What you need to do:
In the entries below, find every line holding the string "панаму" and collect it.

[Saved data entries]

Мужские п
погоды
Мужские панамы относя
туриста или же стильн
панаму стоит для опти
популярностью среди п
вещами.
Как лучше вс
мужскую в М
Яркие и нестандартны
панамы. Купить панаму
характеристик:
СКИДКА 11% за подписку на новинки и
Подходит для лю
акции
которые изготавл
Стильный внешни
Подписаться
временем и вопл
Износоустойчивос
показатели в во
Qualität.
==
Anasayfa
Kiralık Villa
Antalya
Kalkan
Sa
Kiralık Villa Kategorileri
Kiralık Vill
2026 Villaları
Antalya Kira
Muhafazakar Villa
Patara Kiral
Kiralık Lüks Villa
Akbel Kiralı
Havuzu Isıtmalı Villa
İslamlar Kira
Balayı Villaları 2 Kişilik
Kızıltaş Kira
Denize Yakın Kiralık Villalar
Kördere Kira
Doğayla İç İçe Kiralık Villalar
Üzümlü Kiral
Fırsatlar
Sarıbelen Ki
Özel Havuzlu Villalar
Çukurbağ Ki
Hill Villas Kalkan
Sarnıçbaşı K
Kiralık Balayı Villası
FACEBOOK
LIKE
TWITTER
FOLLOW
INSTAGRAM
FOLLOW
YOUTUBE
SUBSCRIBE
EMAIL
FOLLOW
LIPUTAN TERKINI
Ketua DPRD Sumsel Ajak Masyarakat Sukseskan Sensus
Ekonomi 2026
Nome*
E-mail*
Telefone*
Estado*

Answer:
панаму стоит для опти
панамы. Купить панаму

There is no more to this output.